--- Supplied information ---

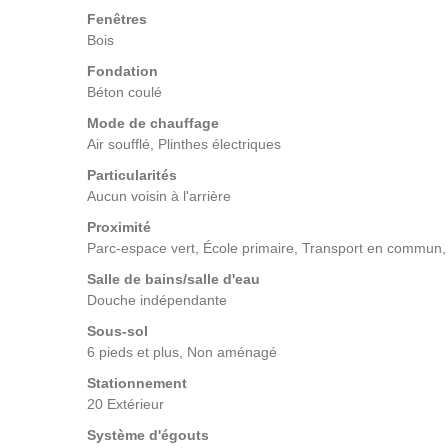
Fenêtres
Bois
Fondation
Béton coulé
Mode de chauffage
Air soufflé, Plinthes électriques
Particularités
Aucun voisin à l'arrière
Proximité
Parc-espace vert, École primaire, Transport en commun, 
Salle de bains/salle d'eau
Douche indépendante
Sous-sol
6 pieds et plus, Non aménagé
Stationnement
20 Extérieur
Système d'égouts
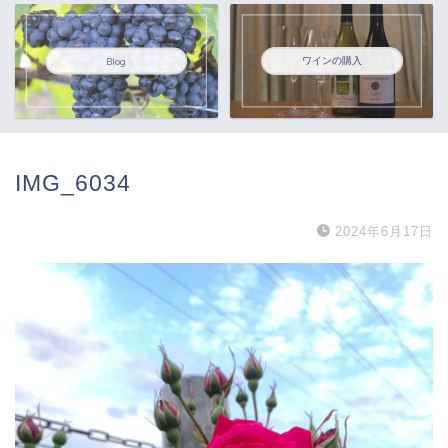
ワインの購入
Blog
IMG_6034
2024年6月17日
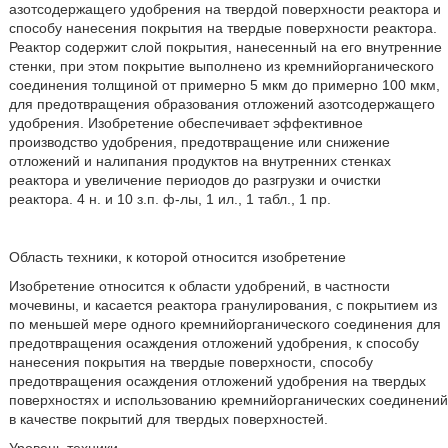
азотсодержащего удобрения на твердой поверхности реактора и
способу нанесения покрытия на твердые поверхности реактора.
Реактор содержит слой покрытия, нанесенный на его внутренние
стенки, при этом покрытие выполнено из кремнийорганического
соединения толщиной от примерно 5 мкм до примерно 100 мкм,
для предотвращения образования отложений азотсодержащего
удобрения. Изобретение обеспечивает эффективное
производство удобрения, предотвращение или снижение
отложений и налипания продуктов на внутренних стенках
реактора и увеличение периодов до разгрузки и очистки
реактора. 4 н. и 10 з.п. ф-лы, 1 ил., 1 табл., 1 пр.
Область техники, к которой относится изобретение
Изобретение относится к области удобрений, в частности
мочевины, и касается реактора гранулирования, с покрытием из
по меньшей мере одного кремнийорганического соединения для
предотвращения осаждения отложений удобрения, к способу
нанесения покрытия на твердые поверхности, способу
предотвращения осаждения отложений удобрения на твердых
поверхностях и использованию кремнийорганических соединений
в качестве покрытий для твердых поверхностей.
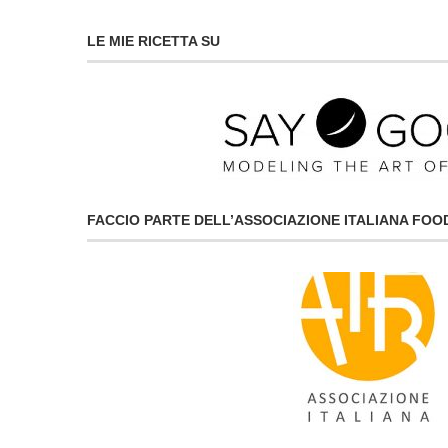
LE MIE RICETTA SU
FACCIO PARTE DELL’ASSOCIAZIONE ITALIANA FO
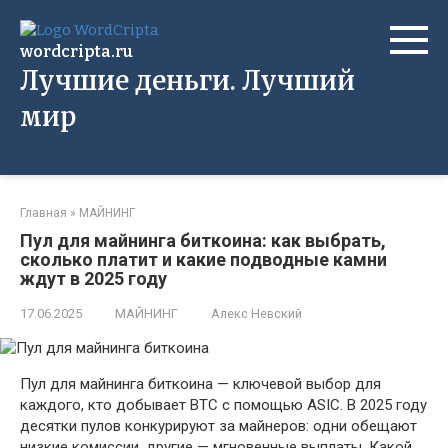
Перейти
к
wordcripta.ru
контенту
Лучшие деньги. Лучший
мир
Главная
»
МАЙНИНГ
Пул для майнинга биткоина: как выбрать,
сколько платит и какие подводные камни
ждут в 2025 году
17.06.2025
МАЙНИНГ
Алекс Невский
Пул для майнинга биткоина — ключевой выбор для
каждого, кто добывает BTC с помощью ASIC. В 2025 году
десятки пулов конкурируют за майнеров: одни обещают
низкие комиссии, другие — мгновенные выплаты. Какой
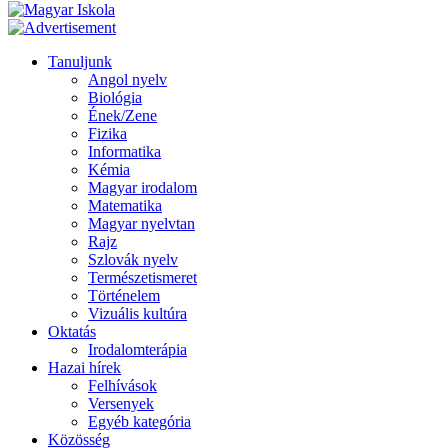
Tanuljunk
Angol nyelv
Biológia
Ének/Zene
Fizika
Informatika
Kémia
Magyar irodalom
Matematika
Magyar nyelvtan
Rajz
Szlovák nyelv
Természetismeret
Történelem
Vizuális kultúra
Oktatás
Irodalomterápia
Hazai hírek
Felhívások
Versenyek
Egyéb kategória
Közösség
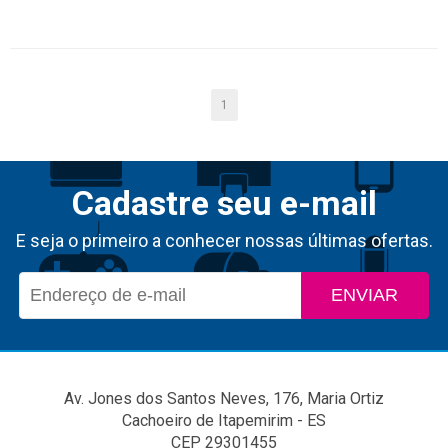
MP617
1
Cadastre seu e-mail
E seja o primeiro a conhecer nossas últimas ofertas.
ENVIAR
Av. Jones dos Santos Neves, 176, Maria Ortiz
Cachoeiro de Itapemirim - ES
CEP 29301455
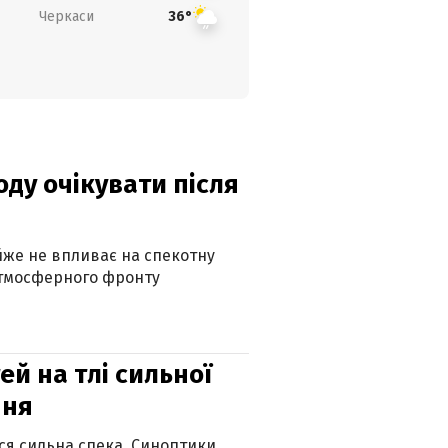
Черкаси
36°
оду очікувати після
айже не впливає на спекотну
атмосферного фронту
й на тлі сильної
пня
ься сильна спека. Синоптики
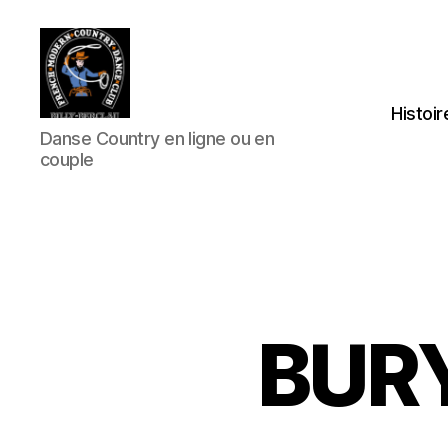
Histoir
Club
Danse Country en ligne ou en
Country
couple
FMCDC
de
Billy-
Berclau
(62)
BURY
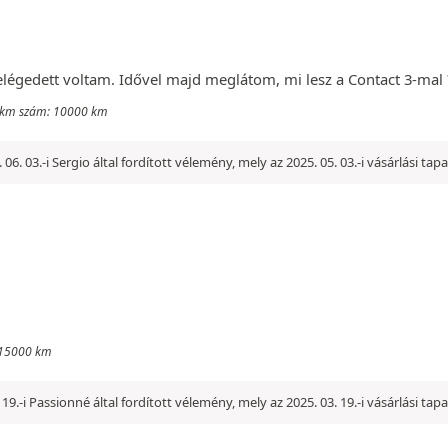
 elégedett voltam. Idővel majd meglátom, mi lesz a Contact 3-mal 
tt km szám: 10000 km
 06. 03.-i Sergio által fordított vélemény, mely az 2025. 05. 03.-i vásárlási ta
: 15000 km
 19.-i Passionné által fordított vélemény, mely az 2025. 03. 19.-i vásárlási tap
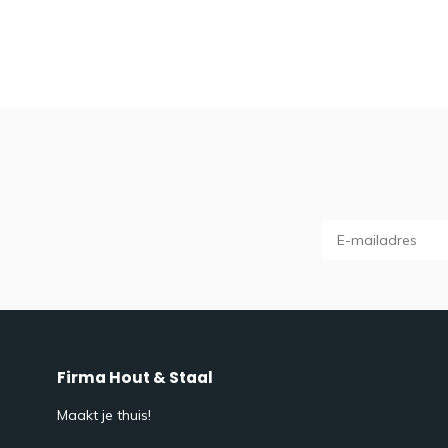
Firma Hout & Staal
Maakt je thuis!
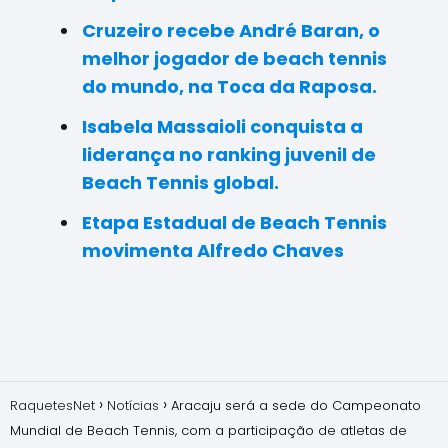
Cruzeiro recebe André Baran, o
melhor jogador de beach tennis
do mundo, na Toca da Raposa.
Isabela Massaioli conquista a
liderança no ranking juvenil de
Beach Tennis global.
Etapa Estadual de Beach Tennis
movimenta Alfredo Chaves
RaquetesNet
Notícias
Aracaju será a sede do Campeonato
Mundial de Beach Tennis, com a participação de atletas de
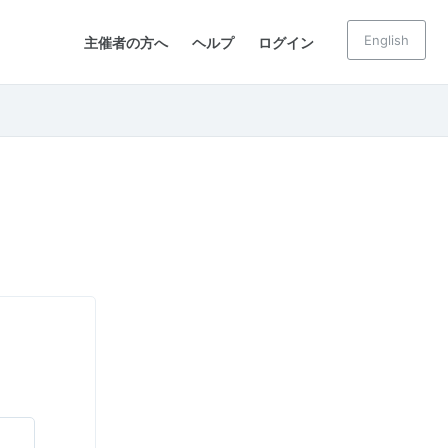
English
主催者の方へ
ヘルプ
ログイン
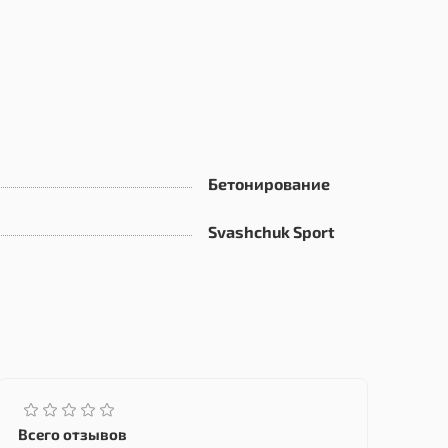
Бетонирование
Svashchuk Sport
Всего отзывов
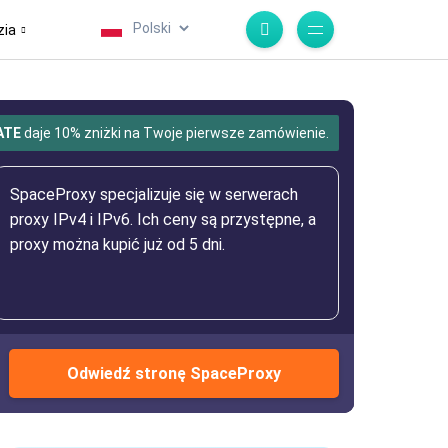
.
zia
ATE
daje 10% zniżki na Twoje pierwsze zamówienie.
SpaceProxy specjalizuje się w serwerach
proxy IPv4 i IPv6. Ich ceny są przystępne, a
proxy można kupić już od 5 dni.
Odwiedź stronę SpaceProxy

---

▸ **To do**
Return only the stretch above from the line containing "Informatika" through the line containing "Av. Jones dos Santos Neves, 176, Maria Ortiz", word for word and without pictures.

▸ **Answer for the task**
Informatika
Kémia
Magyar irodalom
Matematika
Magyar nyelvtan
Rajz
Szlovák nyelv
Természetismeret
Történelem
Vizuális kultúra
Oktatás
Irodalomterápia
Hazai hírek
Felhívások
Versenyek
Egyéb kategória
Közösség
MP617
1
Cadastre seu e-mail
E seja o primeiro a conhecer nossas últimas ofertas.
ENVIAR
Av. Jones dos Santos Neves, 176, Maria Ortiz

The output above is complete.